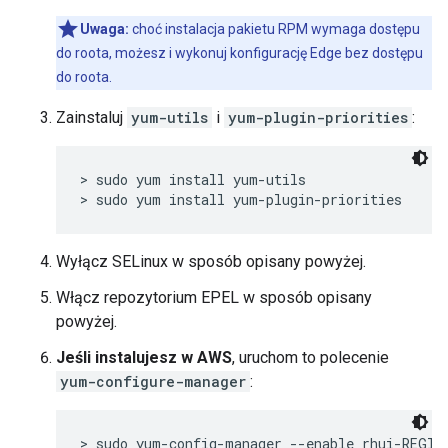
Uwaga:
choć instalacja pakietu RPM wymaga dostępu
do roota, możesz i wykonuj konfigurację Edge bez dostępu
do roota.
Zainstaluj
yum-utils
i
yum-plugin-priorities
:
> sudo yum install yum-utils

> sudo yum install yum-plugin-priorities
Wyłącz SELinux w sposób opisany powyżej.
Włącz repozytorium EPEL w sposób opisany
powyżej.
Jeśli instalujesz w AWS
, uruchom to polecenie
yum-configure-manager
:
> sudo yum-config-manager --enable rhui-REGIO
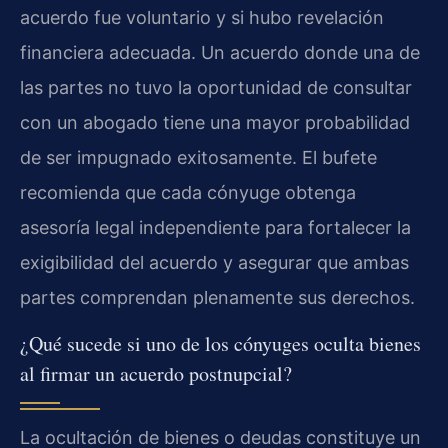
acuerdo fue voluntario y si hubo revelación
financiera adecuada. Un acuerdo donde una de
las partes no tuvo la oportunidad de consultar
con un abogado tiene una mayor probabilidad
de ser impugnado exitosamente. El bufete
recomienda que cada cónyuge obtenga
asesoría legal independiente para fortalecer la
exigibilidad del acuerdo y asegurar que ambas
partes comprendan plenamente sus derechos.
¿Qué sucede si uno de los cónyuges oculta bienes
al firmar un acuerdo postnupcial?
La ocultación de bienes o deudas constituye un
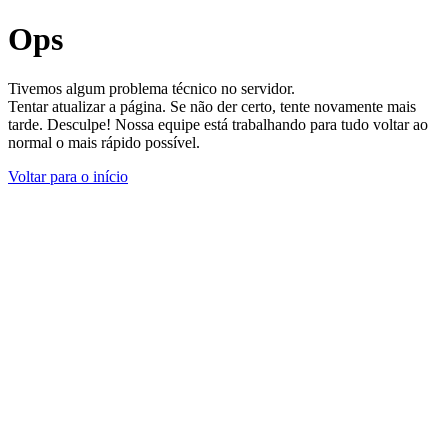
Ops
Tivemos algum problema técnico no servidor.
Tentar atualizar a página. Se não der certo, tente novamente mais
tarde. Desculpe! Nossa equipe está trabalhando para tudo voltar ao
normal o mais rápido possível.
Voltar para o início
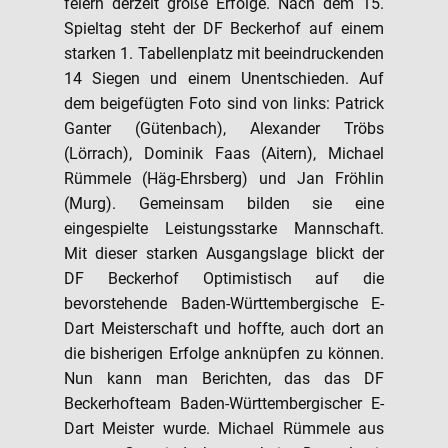
feiern derzeit große Erfolge. Nach dem 15.
Spieltag steht der DF Beckerhof auf einem
starken 1. Tabellenplatz mit beeindruckenden
14 Siegen und einem Unentschieden. Auf
dem beigefügten Foto sind von links: Patrick
Ganter (Gütenbach), Alexander Tröbs
(Lörrach), Dominik Faas (Aitern), Michael
Rümmele (Häg-Ehrsberg) und Jan Fröhlin
(Murg). Gemeinsam bilden sie eine
eingespielte Leistungsstarke Mannschaft.
Mit dieser starken Ausgangslage blickt der
DF Beckerhof Optimistisch auf die
bevorstehende Baden-Württembergische E-
Dart Meisterschaft und hoffte, auch dort an
die bisherigen Erfolge anknüpfen zu können.
Nun kann man Berichten, das das DF
Beckerhofteam Baden-Württembergischer E-
Dart Meister wurde. Michael Rümmele aus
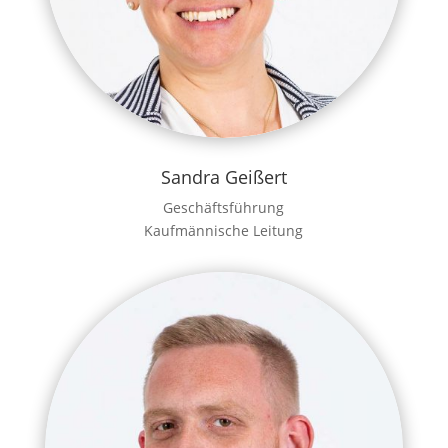
Sandra Geißert
Geschäftsführung
Kaufmännische Leitung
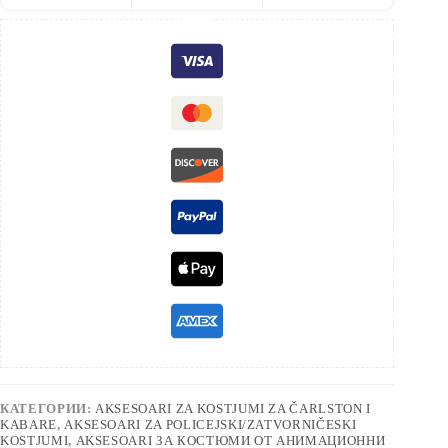
КАТЕГОРИИ:
AKSESOARI ZA KOSTJUMI ZA ČARLSTON I
KABARE
,
AKSESOARI ZA POLICEJSKI/ZATVORNIČESKI
KOSTJUMI
,
AKSESOARI ЗА КОСТЮМИ ОТ АНИМАЦИОННИ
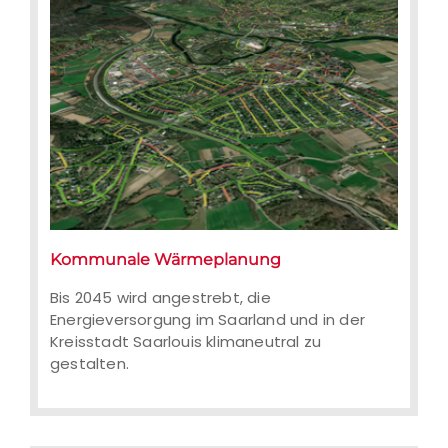
Kommunale Wärmeplanung
Bis 2045 wird angestrebt, die
Energieversorgung im Saarland und in der
Kreisstadt Saarlouis klimaneutral zu
gestalten.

**Work instruction:** From the line that contains "Energieversorgung im Saarland und in der" through the final line of the material, copy every line exactly, including both ends.

**Solution below:**
Energieversorgung im Saarland und in der
Kreisstadt Saarlouis klimaneutral zu
gestalten.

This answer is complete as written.